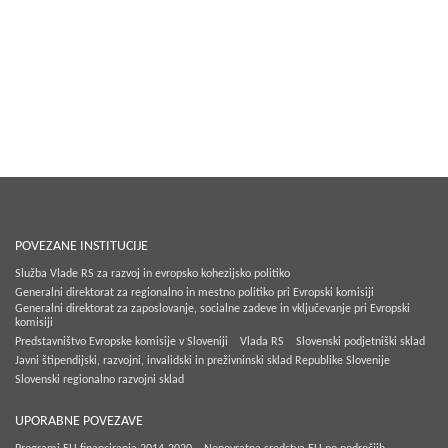
POVEZANE INSTITUCIJE
Služba Vlade RS za razvoj in evropsko kohezijsko politiko
Generalni direktorat za regionalno in mestno politiko pri Evropski komisiji
Generalni direktorat za zaposlovanje, socialne zadeve in vključevanje pri Evropski
komisiji
Predstavništvo Evropske komisije v Sloveniji
Vlada RS
Slovenski podjetniški sklad
Javni štipendijski, razvojni, invalidski in preživninski sklad Republike Slovenije
Slovenski regionalno razvojni sklad
UPORABNE POVEZAVE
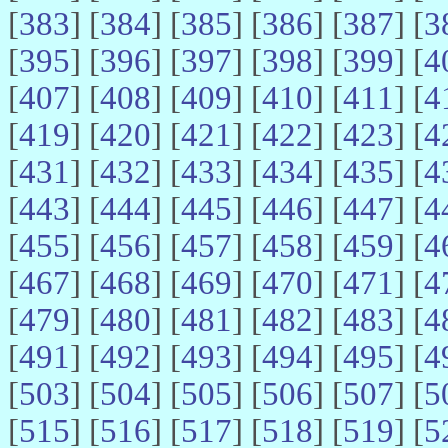
[
383
] [
384
] [
385
] [
386
] [
387
] [
3
[
395
] [
396
] [
397
] [
398
] [
399
] [
4
[
407
] [
408
] [
409
] [
410
] [
411
] [
4
[
419
] [
420
] [
421
] [
422
] [
423
] [
4
[
431
] [
432
] [
433
] [
434
] [
435
] [
4
[
443
] [
444
] [
445
] [
446
] [
447
] [
4
[
455
] [
456
] [
457
] [
458
] [
459
] [
4
[
467
] [
468
] [
469
] [
470
] [
471
] [
4
[
479
] [
480
] [
481
] [
482
] [
483
] [
4
[
491
] [
492
] [
493
] [
494
] [
495
] [
4
[
503
] [
504
] [
505
] [
506
] [
507
] [
5
[
515
] [
516
] [
517
] [
518
] [
519
] [
5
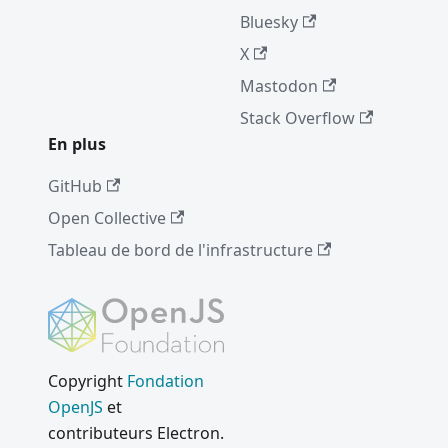
Bluesky
X
Mastodon
Stack Overflow
En plus
GitHub
Open Collective
Tableau de bord de l'infrastructure
Copyright
Fondation
OpenJS
et
contributeurs Electron.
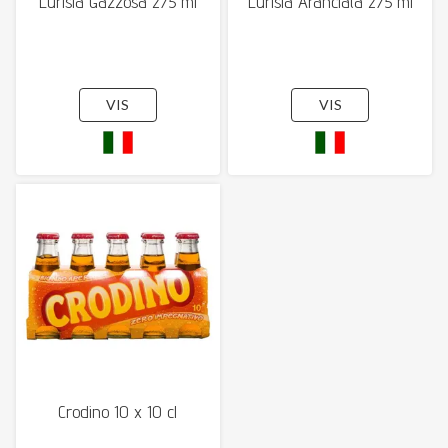
Lurisia Gazzosa 275 ml
Lurisia Aranciata 275 ml
VIS
VIS
Crodino 10 x 10 cl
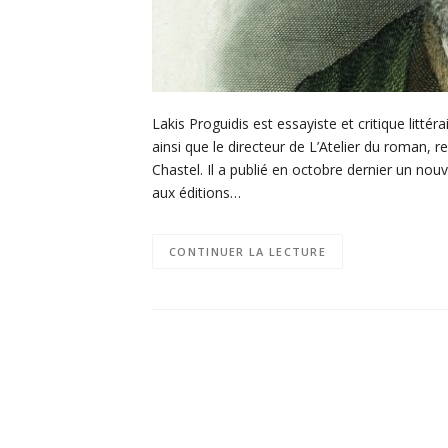
Lakis Proguidis est essayiste et critique littér
ainsi que le directeur de L’Atelier du roman, 
Chastel. Il a publié en octobre dernier un nou
aux éditions…
CONTINUER LA LECTURE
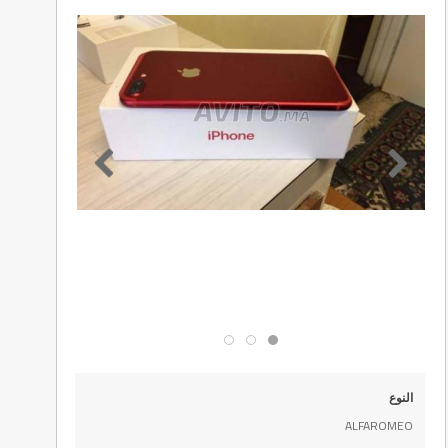
النوع
ALFAROMEO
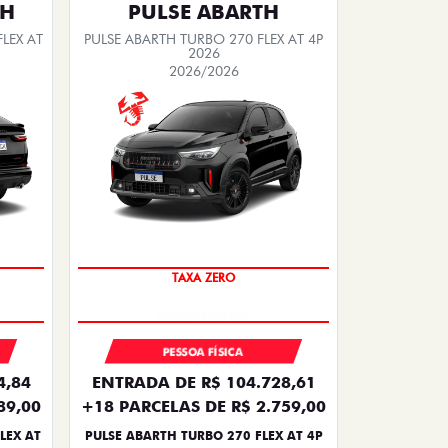
TH
PULSE ABARTH
LEX AT
PULSE ABARTH TURBO 270 FLEX AT 4P
2026
2026/2026
TAXA ZERO
PESSOA FÍSICA
4,84
ENTRADA DE R$ 104.728,61
89,00
+18 PARCELAS DE R$ 2.759,00
LEX AT
PULSE ABARTH TURBO 270 FLEX AT 4P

□ □ □ □

| EXERCISE REQUIREMENTS |
If an entry contains an image, skip the image and return the rest of the listing unchanged.

| WORKED SOLUTION |
POVEZANE INSTITUCIJE
Služba Vlade RS za razvoj in evropsko kohezijsko politiko
Generalni direktorat za regionalno in mestno politiko pri Evropski komisiji
Generalni direktorat za zaposlovanje, socialne zadeve in vključevanje pri Evropski
komisiji
Predstavništvo Evropske komisije v Sloveniji
Vlada RS
Slovenski podjetniški sklad
Javni štipendijski, razvojni, invalidski in preživninski sklad Republike Slovenije
Slovenski regionalno razvojni sklad
UPORABNE POVEZAVE
[
383
] [
384
] [
385
] [
386
] [
387
] [
3
[
395
] [
396
] [
397
] [
398
] [
399
] [
4
[
407
] [
408
] [
409
] [
410
] [
411
] [
4
[
419
] [
420
] [
421
] [
422
] [
423
] [
4
[
431
] [
432
] [
433
] [
434
] [
435
] [
4
[
443
] [
444
] [
445
] [
446
] [
447
] [
4
[
455
] [
456
] [
457
] [
458
] [
459
] [
4
[
467
] [
468
] [
469
] [
470
] [
471
] [
4
[
479
] [
480
] [
481
] [
482
] [
483
] [
4
[
491
] [
492
] [
493
] [
494
] [
495
] [
4
[
503
] [
504
] [
505
] [
506
] [
507
] [
5
[
515
] [
516
] [
517
] [
518
] [
519
] [
5
Bluesky
X
Mastodon
Stack Overflow
En plus
GitHub
Open Collective
Tableau de bord de l'infrastructure
Copyright
Fondation
OpenJS
et
contributeurs Electron.
Lurisia Gazzosa 275 ml
Lurisia Aranciata 275 ml
VIS
VIS
Crodino 10 x 10 cl
Lakis Proguidis est essayiste et critique littér
ainsi que le directeur de L’Atelier du roman, 
Chastel. Il a publié en octobre dernier un nou
aux éditions…
CONTINUER LA LECTURE
النوع
ALFAROMEO
TH
PULSE ABARTH
LEX AT
PULSE ABARTH TURBO 270 FLEX AT 4P
2026
2026/2026
TAXA ZERO
PESSOA FÍSICA
4,84
ENTRADA DE R$ 104.728,61
89,00
+18 PARCELAS DE R$ 2.759,00
LEX AT
PULSE ABARTH TURBO 270 FLEX AT 4P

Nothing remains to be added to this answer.